> _Assignment_
What is needed is a single figure: how many lines of the records below contain the word "icon".

───── Records for processing ─────

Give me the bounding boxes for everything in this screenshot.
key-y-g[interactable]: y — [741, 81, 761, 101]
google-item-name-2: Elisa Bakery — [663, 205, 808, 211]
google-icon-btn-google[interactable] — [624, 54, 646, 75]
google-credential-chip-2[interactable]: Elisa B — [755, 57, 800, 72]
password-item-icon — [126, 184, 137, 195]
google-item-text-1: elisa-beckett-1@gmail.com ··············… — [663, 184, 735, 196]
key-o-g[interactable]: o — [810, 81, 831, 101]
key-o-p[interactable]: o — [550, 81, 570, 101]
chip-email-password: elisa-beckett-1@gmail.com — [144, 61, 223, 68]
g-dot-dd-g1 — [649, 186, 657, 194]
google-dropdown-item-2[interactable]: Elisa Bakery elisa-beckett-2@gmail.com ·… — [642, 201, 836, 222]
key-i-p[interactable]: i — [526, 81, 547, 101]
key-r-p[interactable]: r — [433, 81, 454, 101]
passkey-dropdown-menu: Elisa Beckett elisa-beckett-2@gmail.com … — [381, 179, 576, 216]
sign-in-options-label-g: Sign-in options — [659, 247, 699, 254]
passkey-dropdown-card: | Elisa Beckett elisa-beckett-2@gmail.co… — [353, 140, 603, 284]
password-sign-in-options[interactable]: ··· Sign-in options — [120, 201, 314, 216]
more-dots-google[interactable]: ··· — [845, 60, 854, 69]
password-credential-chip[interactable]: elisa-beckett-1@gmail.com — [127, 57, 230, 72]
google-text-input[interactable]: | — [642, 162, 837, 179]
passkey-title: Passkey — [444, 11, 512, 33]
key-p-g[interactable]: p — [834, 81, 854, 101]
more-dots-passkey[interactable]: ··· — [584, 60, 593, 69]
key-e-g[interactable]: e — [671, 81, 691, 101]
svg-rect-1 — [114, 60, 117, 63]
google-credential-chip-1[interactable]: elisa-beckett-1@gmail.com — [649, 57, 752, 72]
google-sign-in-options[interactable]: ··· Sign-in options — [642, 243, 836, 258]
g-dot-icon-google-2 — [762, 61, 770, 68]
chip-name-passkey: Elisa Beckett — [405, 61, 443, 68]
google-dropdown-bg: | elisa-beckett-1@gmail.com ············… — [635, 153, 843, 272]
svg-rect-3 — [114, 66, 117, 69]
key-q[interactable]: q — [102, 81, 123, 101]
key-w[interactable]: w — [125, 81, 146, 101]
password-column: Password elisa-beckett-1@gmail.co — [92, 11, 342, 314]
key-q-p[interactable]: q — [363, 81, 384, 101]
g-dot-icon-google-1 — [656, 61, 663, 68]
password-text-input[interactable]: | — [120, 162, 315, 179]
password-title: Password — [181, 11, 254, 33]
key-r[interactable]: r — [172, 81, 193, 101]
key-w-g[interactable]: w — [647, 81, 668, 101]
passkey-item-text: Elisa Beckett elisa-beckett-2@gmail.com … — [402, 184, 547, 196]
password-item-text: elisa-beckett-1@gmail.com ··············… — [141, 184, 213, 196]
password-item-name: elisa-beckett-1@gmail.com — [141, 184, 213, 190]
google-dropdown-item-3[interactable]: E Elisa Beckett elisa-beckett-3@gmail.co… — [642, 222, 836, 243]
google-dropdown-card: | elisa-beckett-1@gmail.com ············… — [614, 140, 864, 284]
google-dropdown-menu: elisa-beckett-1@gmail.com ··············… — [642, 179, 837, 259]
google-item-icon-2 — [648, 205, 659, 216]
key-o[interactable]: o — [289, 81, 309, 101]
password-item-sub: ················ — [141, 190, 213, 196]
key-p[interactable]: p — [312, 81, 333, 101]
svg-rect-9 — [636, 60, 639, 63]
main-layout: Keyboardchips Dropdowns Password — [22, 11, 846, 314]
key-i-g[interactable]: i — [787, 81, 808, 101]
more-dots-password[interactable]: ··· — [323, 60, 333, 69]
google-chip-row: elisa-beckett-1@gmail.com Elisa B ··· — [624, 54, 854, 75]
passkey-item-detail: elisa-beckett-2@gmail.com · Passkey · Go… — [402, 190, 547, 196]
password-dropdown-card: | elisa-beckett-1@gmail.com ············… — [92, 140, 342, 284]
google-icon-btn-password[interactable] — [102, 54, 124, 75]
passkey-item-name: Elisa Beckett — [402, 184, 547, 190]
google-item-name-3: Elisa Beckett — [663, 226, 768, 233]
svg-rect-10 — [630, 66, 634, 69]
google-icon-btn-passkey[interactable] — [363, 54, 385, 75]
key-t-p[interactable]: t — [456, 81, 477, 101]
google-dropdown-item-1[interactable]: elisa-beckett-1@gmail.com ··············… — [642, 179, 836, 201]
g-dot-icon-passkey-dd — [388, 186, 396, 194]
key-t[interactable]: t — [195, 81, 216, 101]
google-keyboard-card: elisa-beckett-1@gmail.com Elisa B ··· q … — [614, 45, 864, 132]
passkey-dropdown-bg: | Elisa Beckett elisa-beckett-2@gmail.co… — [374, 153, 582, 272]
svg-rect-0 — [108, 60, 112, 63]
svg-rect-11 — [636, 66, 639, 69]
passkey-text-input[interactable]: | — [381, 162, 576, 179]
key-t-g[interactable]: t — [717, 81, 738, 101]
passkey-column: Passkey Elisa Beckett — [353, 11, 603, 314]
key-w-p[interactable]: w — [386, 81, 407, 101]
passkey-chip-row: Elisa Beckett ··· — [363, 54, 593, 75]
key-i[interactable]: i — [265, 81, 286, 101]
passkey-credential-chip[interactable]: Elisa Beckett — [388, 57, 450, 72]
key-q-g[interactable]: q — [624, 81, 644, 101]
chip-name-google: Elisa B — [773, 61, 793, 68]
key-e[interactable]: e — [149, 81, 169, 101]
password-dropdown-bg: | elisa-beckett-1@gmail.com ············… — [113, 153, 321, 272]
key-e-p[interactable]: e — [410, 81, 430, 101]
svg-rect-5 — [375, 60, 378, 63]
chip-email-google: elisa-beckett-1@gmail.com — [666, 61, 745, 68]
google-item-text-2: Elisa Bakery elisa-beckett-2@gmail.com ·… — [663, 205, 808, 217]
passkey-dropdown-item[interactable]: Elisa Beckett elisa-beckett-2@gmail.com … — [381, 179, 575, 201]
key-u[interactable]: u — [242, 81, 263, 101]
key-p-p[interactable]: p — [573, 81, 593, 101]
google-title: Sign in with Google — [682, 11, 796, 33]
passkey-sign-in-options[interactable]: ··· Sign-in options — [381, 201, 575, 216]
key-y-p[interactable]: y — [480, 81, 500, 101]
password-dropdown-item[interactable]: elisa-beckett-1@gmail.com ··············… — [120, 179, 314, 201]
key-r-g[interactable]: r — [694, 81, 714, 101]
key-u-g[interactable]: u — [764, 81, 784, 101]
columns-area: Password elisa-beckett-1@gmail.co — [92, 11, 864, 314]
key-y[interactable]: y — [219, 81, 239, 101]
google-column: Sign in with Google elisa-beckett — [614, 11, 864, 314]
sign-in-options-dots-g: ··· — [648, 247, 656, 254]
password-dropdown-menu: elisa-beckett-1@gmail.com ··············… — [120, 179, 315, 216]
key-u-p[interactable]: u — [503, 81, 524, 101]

─────

> _The completed task_
8